The copy must hold every line from the one with "змістовно, а уяву яскраво і схематично." through the end of the listing, word for word, and must hold no pictures.

- - - - -

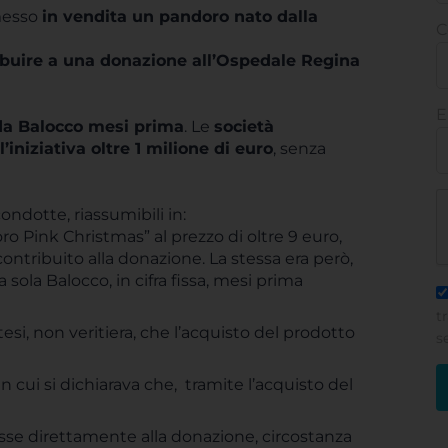
messo
in vendita un pandoro nato dalla
C
ibuire a una donazione all’Ospedale Regina
E
o da Balocco mesi prima
. Le
società
iniziativa oltre 1 milione di euro
, senza
condotte, riassumibili in:
o Pink Christmas” al prezzo di oltre 9 euro,
ontribuito alla donazione. La stessa era però,
sola Balocco, in cifra fissa, mesi prima
t
esi, non veritiera, che l’acquisto del prodotto
s
in cui si dichiarava che, tramite l’acquisto del
asse direttamente alla donazione, circostanza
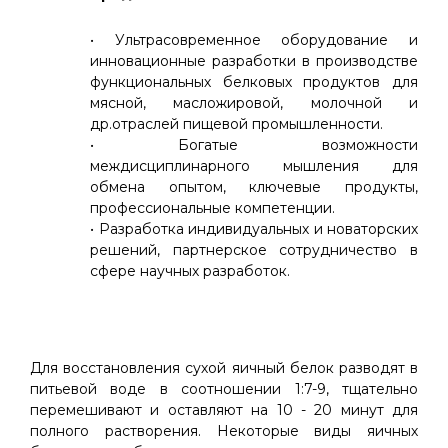
• Ультрасовременное оборудование и
инновационные разработки в производстве
функциональных белковых продуктов для
мясной, масложировой, молочной и
др.отраслей пищевой промышленности.
• Богатые возможности
междисциплинарного мышления для
обмена опытом, ключевые продукты,
профессиональные компетенции.
• Разработка индивидуальных и новаторских
решений, партнерское сотрудничество в
сфере научных разработок.
Для восстановления сухой яичный белок разводят в
питьевой воде в соотношении 1:7-9, тщательно
перемешивают и оставляют на 10 - 20 минут для
полного растворения. Некоторые виды яичных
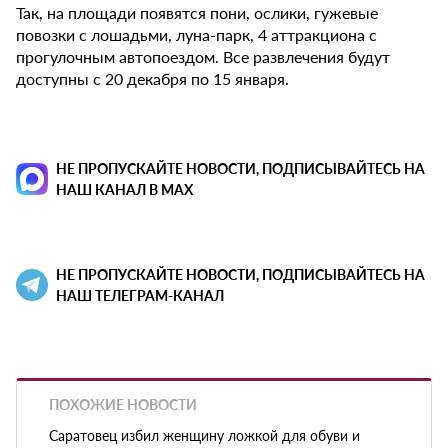
Так, на площади появятся пони, ослики, гужевые
повозки с лошадьми, луна-парк, 4 аттракциона с
прогулочным автопоездом. Все развлечения будут
доступны с 20 декабря по 15 января.
НЕ ПРОПУСКАЙТЕ НОВОСТИ, ПОДПИСЫВАЙТЕСЬ НА
НАШ КАНАЛ В MAX
НЕ ПРОПУСКАЙТЕ НОВОСТИ, ПОДПИСЫВАЙТЕСЬ НА
НАШ ТЕЛЕГРАМ-КАНАЛ
ПОХОЖИЕ НОВОСТИ
Саратовец избил женщину ложкой для обуви и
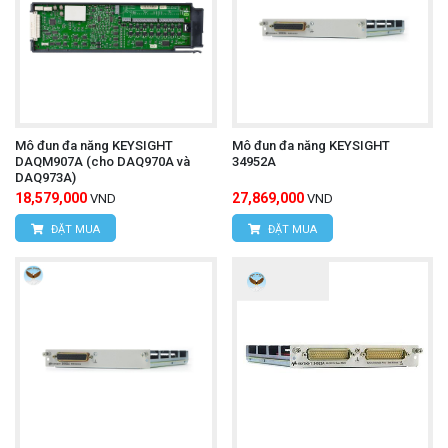
Hotline: 0934.616.395
Email:
vantien2307@gmail.com
Website:
www.hungnguyentech.vn
Mô đun đa năng KEYSIGHT
Mô đun đa năng KEYSIGHT
DAQM907A (cho DAQ970A và
34952A
Ampe kìm đo và tạo dòng
Tham khảo thêm:
DAQ973A)
18,579,000
27,869,000
VND
VND
FLUKE 773
ĐẶT MUA
ĐẶT MUA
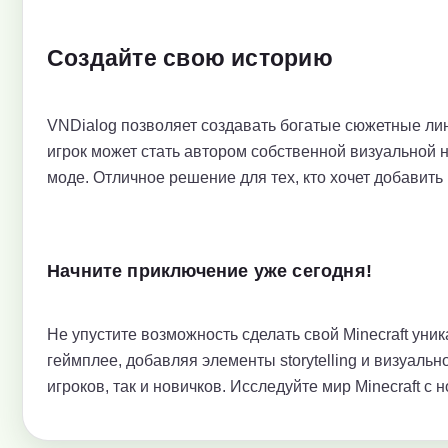
Создайте свою историю
VNDialog позволяет создавать богатые сюжетные л
игрок может стать автором собственной визуальной 
моде. Отличное решение для тех, кто хочет добавить
Начните приключение уже сегодня!
Не упустите возможность сделать свой Minecraft ун
геймплее, добавляя элементы storytelling и визуаль
игроков, так и новичков. Исследуйте мир Minecraft с 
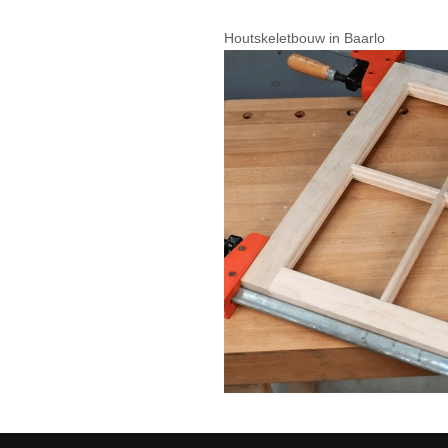
Houtskeletbouw in Baarlo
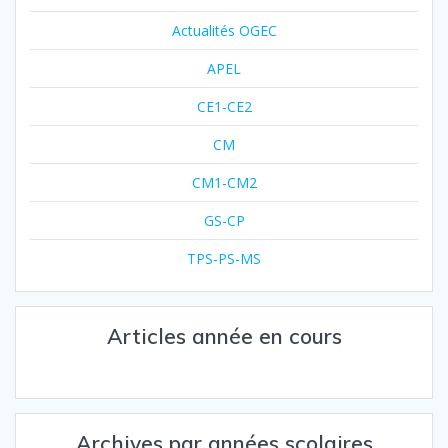
Actualités OGEC
APEL
CE1-CE2
CM
CM1-CM2
GS-CP
TPS-PS-MS
Articles année en cours
Archives par années scolaires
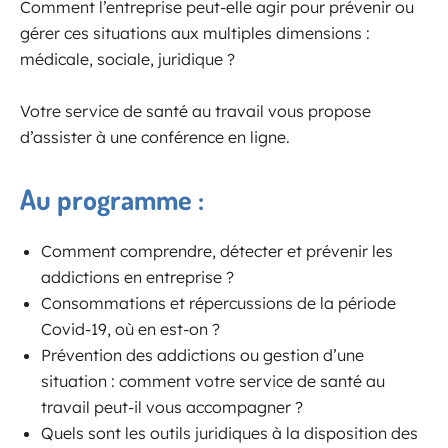
Comment l’entreprise peut-elle agir pour prévenir ou
gérer ces situations aux multiples dimensions :
médicale, sociale, juridique ?
Votre service de santé au travail vous propose
d’assister à une conférence en ligne.
Au programme :
Comment comprendre, détecter et prévenir les
addictions en entreprise ?
Consommations et répercussions de la période
Covid-19, où en est-on ?
Prévention des addictions ou gestion d’une
situation : comment votre service de santé au
travail peut-il vous accompagner ?
Quels sont les outils juridiques à la disposition des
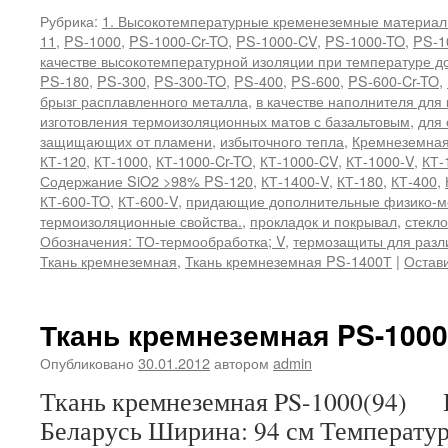
Рубрика:
1. Высокотемпературные кременеземные материа
11
,
PS-1000
,
PS-1000-Cr-TO
,
PS-1000-CV
,
PS-1000-TO
,
PS-1
качестве высокотемпературной изоляции при температуре д
PS-180
,
PS-300
,
PS-300-TO
,
PS-400
,
PS-600
,
PS-600-Cr-TO
,
брызг расплавленного металла
,
в качестве наполнителя для
изготовления термоизоляционных матов с базальтовым
,
для 
защищающих от пламени
,
избыточного тепла
,
Кремнеземная
КТ-120
,
КТ-1000
,
КТ-1000-Cr-TO
,
КТ-1000-CV
,
КТ-1000-V
,
КТ-
Содержание SiO2 >98% PS-120
,
КТ-1400-V
,
КТ-180
,
КТ-400
,
КТ-600-TO
,
КТ-600-V
,
придающие дополнительные физико-м
термоизоляционные свойства.
,
прокладок и покрывал
,
стекл
Обозначения: ТО-термообработка; V
,
термозащиты для разл
Ткань кремнеземная
,
Ткань кремнеземная PS-1400Т
|
Остав
Ткань кремнеземная PS-1000
Опубликовано
30.01.2012
автором
admin
Ткань кремнеземная PS-1000(94) 
Беларусь Ширина: 94 см Температу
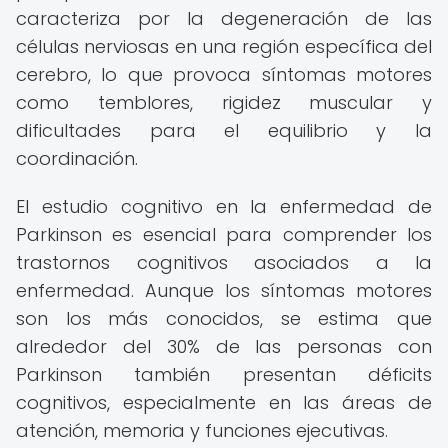
caracteriza por la degeneración de las
células nerviosas en una región específica del
cerebro, lo que provoca síntomas motores
como temblores, rigidez muscular y
dificultades para el equilibrio y la
coordinación.
El estudio cognitivo en la enfermedad de
Parkinson es esencial para comprender los
trastornos cognitivos asociados a la
enfermedad. Aunque los síntomas motores
son los más conocidos, se estima que
alrededor del 30% de las personas con
Parkinson también presentan déficits
cognitivos, especialmente en las áreas de
atención, memoria y funciones ejecutivas.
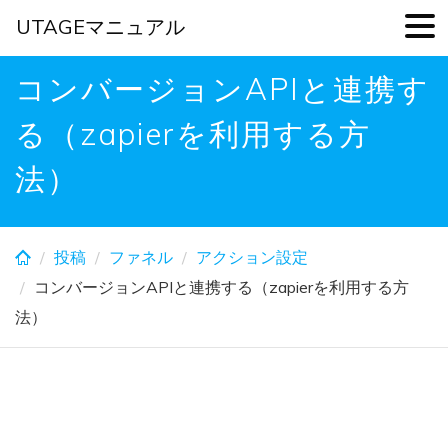
UTAGEマニュアル
Skip
コンバージョンAPIと連携す
to
main
る（zapierを利用する方
content
法）
投稿
ファネル
アクション設定
コンバージョンAPIと連携する（zapierを利用する方
法）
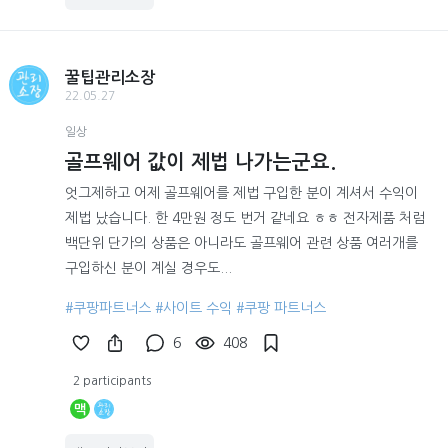
꿀팁관리소장
22.05.27
일상
골프웨어 값이 제법 나가는군요.
엇그제하고 어제 골프웨어를 제법 구입한 분이 계셔서 수익이
제법 났습니다. 한 4만원 정도 번거 같네요 ㅎㅎ 전자제품 처럼
백단위 단가의 상품은 아니라도 골프웨어 관련 상품 여러개를
구입하신 분이 계실 경우도...
#쿠팡파트너스
#사이트 수익
#쿠팡 파트너스
6
408
2 participants
맥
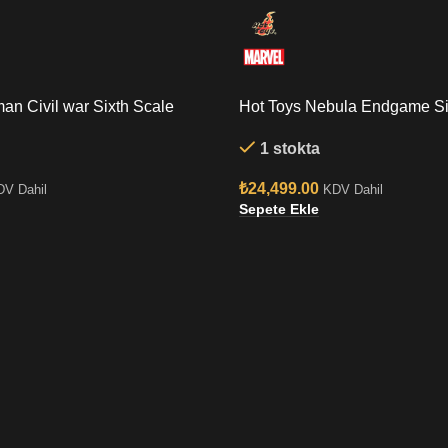
an Civil war Sixth Scale
Hot Toys Nebula Endgame Si
Figure
1 stokta
₺
24,499.00
DV Dahil
KDV Dahil
Sepete Ekle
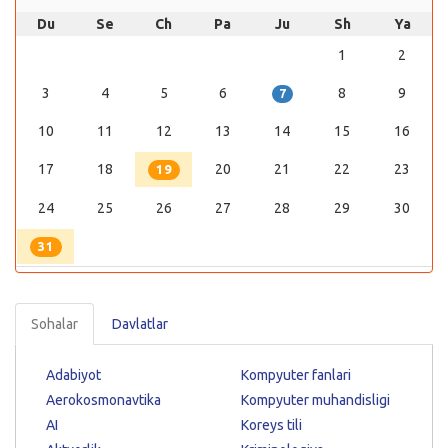
Du
Se
Ch
Pa
Ju
Sh
Ya
1
2
3
4
5
6
8
9
7
10
11
12
13
14
15
16
17
18
20
21
22
23
19
24
25
26
27
28
29
30
31
Sohalar
Davlatlar
Adabiyot
Kompyuter fanlari
Aerokosmonavtika
Kompyuter muhandisligi
AI
Koreys tili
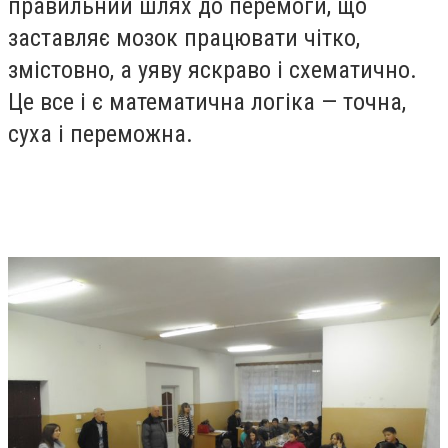
правильний шлях до перемоги, що
заставляє мозок працювати чітко,
змістовно, а уяву яскраво і схематично.
Це все і є математична логіка — точна,
суха і переможна.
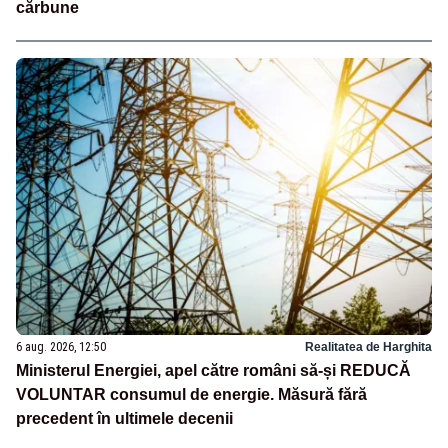
cărbune
6 aug. 2026, 12:50
Realitatea de Harghita
Ministerul Energiei, apel către români să-și REDUCĂ
VOLUNTAR consumul de energie. Măsură fără
precedent în ultimele decenii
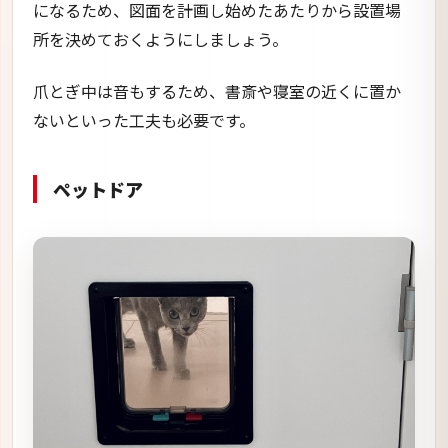
になるため、図面を計画し始めたあたりから設置場
所を決めておくようにしましょう。
爪とぎ中は音もするため、書斎や寝室の近くに置か
ないといった工夫も必要です。
ペットドア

- - - - -

RESPONSE TO THE EXERCISE:
змістовно, а уяву яскраво і схематично.
Це все і є математична логіка — точна,
суха і переможна.
cărbune
6 aug. 2026, 12:50
Realitatea de Harghita
Ministerul Energiei, apel către români să-și REDUCĂ
VOLUNTAR consumul de energie. Măsură fără
precedent în ultimele decenii
になるため、図面を計画し始めたあたりから設置場
所を決めておくようにしましょう。
爪とぎ中は音もするため、書斎や寝室の近くに置か
ないといった工夫も必要です。
ペットドア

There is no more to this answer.